Duplicate detection describes the process of finding multiple representations of the same real-world entity in the absence of a unique identifier, and has many application areas, such as customer relationship management, genealogy and social sciences, or online shopping. Due to the increasing amount of data in recent years, the problem has become even more challenging on the one hand, but has led to a renaissance in duplicate detection research on the other hand.
This thesis examines the effects and opportunities of transitive relationships on the duplicate detection process. Transitivity implies that if record pairs ⟨ri, rj ⟩ and ⟨rj , rk⟩ are classified as duplicates, then also record pair ⟨ri, rk⟩ has to be a duplicate. However, this reasoning might contradict with the pairwise classification, which is usually based on the similarity of objects. An essential property of similarity, in contrast to equivalence, is that similarity is not necessarily transitive.
First, we experimentally evaluate the effect of an increasing data volume on the threshold selection to classify whether a record pair is a duplicate or non-duplicate. Our experiments show that independently of the pair selection algorithm and the used similarity measure, selecting a suitable threshold becomes more difficult with an increasing number of records due to an increased probability of adding a false duplicate to an existing cluster. Thus, the best threshold changes with the dataset size, and a good threshold for a small (possibly sampled) dataset is not necessarily a good threshold for a larger (possibly complete) dataset. As data grows over time, earlier selected thresholds are no longer a suitable choice, and the problem becomes worse for datasets with larger clusters.
Second, we present with the Duplicate Count Strategy (DCS) and its enhancement DCS++ two alternatives to the standard Sorted Neighborhood Method (SNM) for the selection of candidate record pairs. DCS adapts SNMs window size based on the number of detected duplicates and DCS++ uses transitive dependencies to save complex comparisons for finding duplicates in larger clusters. We prove that with a proper (domain- and data-independent!) threshold, DCS++ is more efficient than SNM without loss of effectiveness.
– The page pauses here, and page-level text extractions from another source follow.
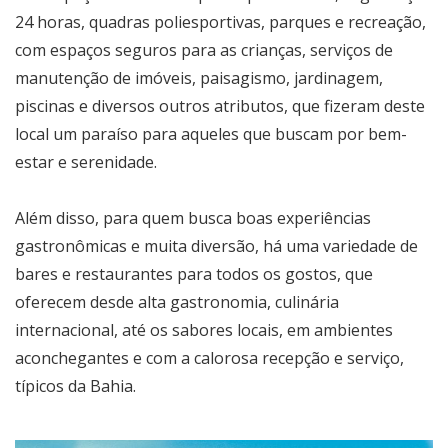
24 horas, quadras poliesportivas, parques e recreação,
com espaços seguros para as crianças, serviços de
manutenção de imóveis, paisagismo, jardinagem,
piscinas e diversos outros atributos, que fizeram deste
local um paraíso para aqueles que buscam por bem-
estar e serenidade.
Além disso, para quem busca boas experiências
gastronômicas e muita diversão, há uma variedade de
bares e restaurantes para todos os gostos, que
oferecem desde alta gastronomia, culinária
internacional, até os sabores locais, em ambientes
aconchegantes e com a calorosa recepção e serviço,
típicos da Bahia.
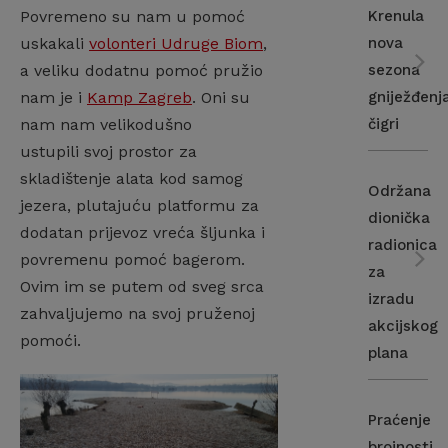
Povremeno su nam u pomoć
Krenula
uskakali
volonteri Udruge Biom
,
nova
a veliku dodatnu pomoć pružio
sezona
nam je i
Kamp Zagreb
. Oni su
gniježđenj
nam nam velikodušno
čigri
ustupili svoj prostor za
skladištenje alata kod samog
Održana
jezera, plutajuću platformu za
dionička
dodatan prijevoz vreća šljunka i
radionica
povremenu pomoć bagerom.
za
Ovim im se putem od sveg srca
izradu
zahvaljujemo na svoj pruženoj
akcijskog
pomoći.
plana
Praćenje
brojnosti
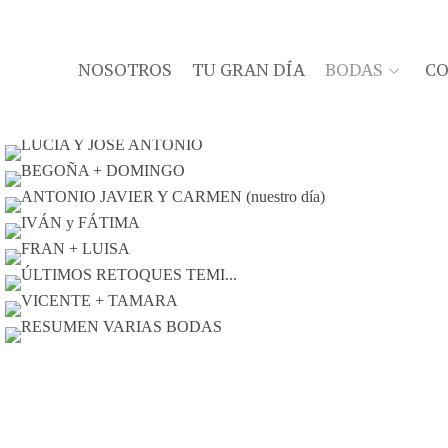
NOSOTROS
TU GRAN DÍA
BODAS
C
Third, we tackle the problem of contradicting pairwise classifications. Usually, the transitive closure is used for pairwise classifications to obtain a transitively closed result set. However, the transitive closure disregards negative classifications. We present three new and several existing clustering algorithms and experimentally evaluate them on various datasets and under various algorithm configurations. The results show that the commonly used transitive closure is inferior to most other clustering algorithms, especially for the precision of results. In scenarios with larger clusters, our proposed EMCC algorithm is, together with Markov Clustering, the best performing clustering approach for duplicate detection, although its runtime is longer than Markov Clustering due to the sub-exponential time complexity. EMCC especially outperforms Markov Clustering regarding the precision of the results and additionally has the advantage that it can also be used in scenarios where edge weights are not available.